Home » Actualidades » São Vicente: Jovem cria “Associação Sem Abrigo” para tirar pessoas das ruas

São Vicente: Jovem cria “Associação Sem Abrigo” para tirar pessoas das ruas

A ideia surgiu em finais do ano passado e o desejo é construir uma casa onde as pessoas sem habitação possam ter um tratamento condigno.

Um grupo de jovens, liderado por Rui Medina, 23 anos, criou uma associação que tem como missão diminuir o número de “sem-abrigos” das ilhas de São Vicente e Santo Antão. A ideia surgiu em finais do ano passado e o desejo é construir uma casa onde as pessoas sem habitação possam ter um tratamento condigno.

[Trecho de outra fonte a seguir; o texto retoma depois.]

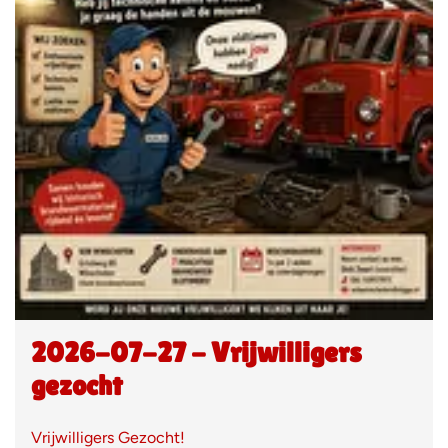
2026-07-27 - Vrijwilligers
gezocht
Vrijwilligers Gezocht!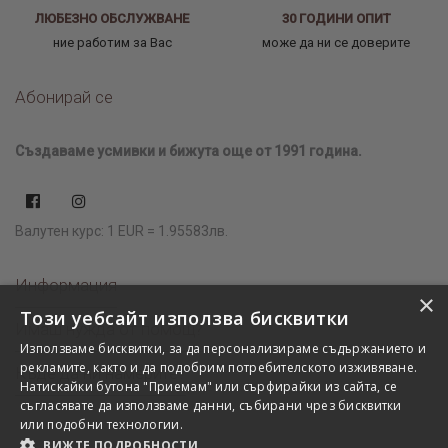
ЛЮБЕЗНО ОБСЛУЖВАНЕ
30 ГОДИНИ ОПИТ
ние работим за Вас
може да ни се доверите
Абонирай се
Създаваме усмивки и бижута още от 1991 година.
Валутен курс: 1 EUR = 1.95583лв.
Информация
×
Този уебсайт използва бисквитки
Имаш нужда от помощ?
Използваме бисквитки, за да персонализираме съдържанието и
рекламите, както и да подобрим потребителското изживяване.
Къде да ни намерите?
Натискайки бутона "Приемам" или сърфирайки из сайта, се
съгласявате да използваме данни, събирани чрез бисквитки
или подобни технологии.
ВИЖТЕ ПОДРОБНОСТИ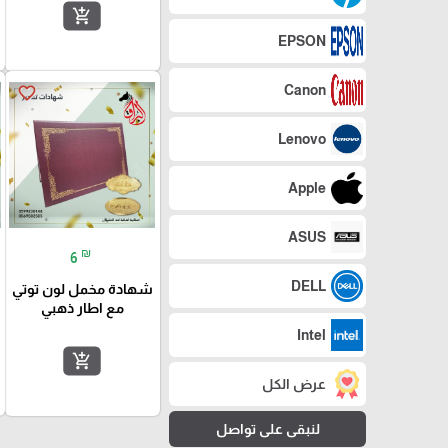
add_shopping_cart
EPSON
Canon
favorite_border
Lenovo
Apple
ASUS
₪
6
DELL
شهادة مخمل لون توتي
مع اطار ذهبي
Intel
add_shopping_cart
عرض الكل
لنبقى على تواصل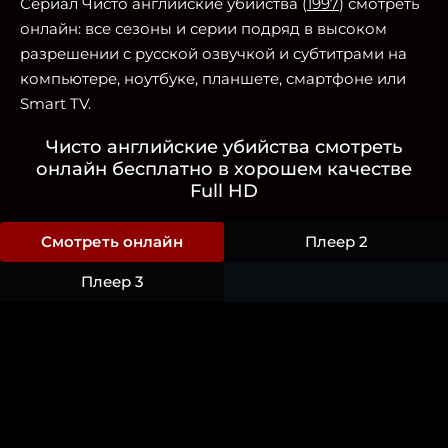
Сериал Чисто английские убийства (
1997
) смотреть
онлайн: все сезоны и серии подряд в высоком
разрешении с русской озвучкой и субтитрами на
компьютере, ноутбуке, планшете, смартфоне или
Smart TV.
Чисто английские убийства смотреть
онлайн бесплатно в хорошем качестве
Full HD
Смотреть онлайн
Плеер 2
Плеер 3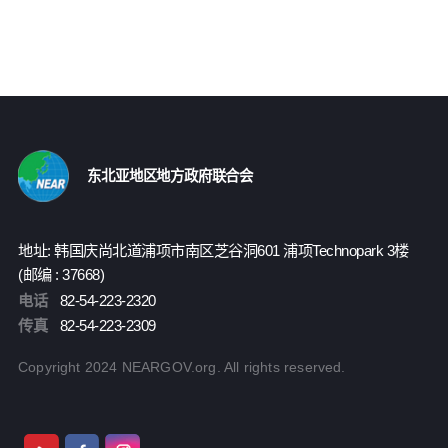
东北亚地区地方政府联合会
地址: 韩国庆尚北道浦项市南区芝谷洞601 浦项Technopark 3楼
(邮编 : 37668)
电话
82-54-223-2320
传真
82-54-223-2309
Copyright 2024 NEARGOV.org. All rights reserved.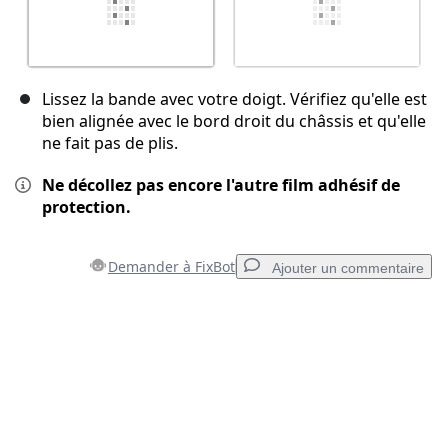
Lissez la bande avec votre doigt. Vérifiez qu'elle est
bien alignée avec le bord droit du châssis et qu'elle
ne fait pas de plis.
Ne décollez pas encore l'autre film adhésif de
protection.
Demander à FixBot
Ajouter un commentaire
Ajouter un commentaire
Ajouter un commentaire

A recém-criada Associação Sem Abrigo desenvolve-se, segundo os seus membros, sob a perspectiva do apoio emocional e humano, diminuindo a solidão e o abandono. Um projecto social em que voluntários bem identificados vão disponibilizar algum tempo e motivação, permitindo que a pessoa sem-abrigo tenha alguém que a oiça activamente, que se interesse por ela e que se preocupe. No fundo, um amigo. A pessoa sem-abrigo é considerada como individual e única, pois não pertence a um grupo homogéneo.

Por isso, para a Associação Sem Abrigo, na voz do seu promotor Rui Medina, é importante conhecer as necessidades, saber o nome e contribuir para o bem-estar emocional do sem-abrigo. Procura-se, assim, promover a sua dignidade, autoestima, e encontrar soluções para cada caso.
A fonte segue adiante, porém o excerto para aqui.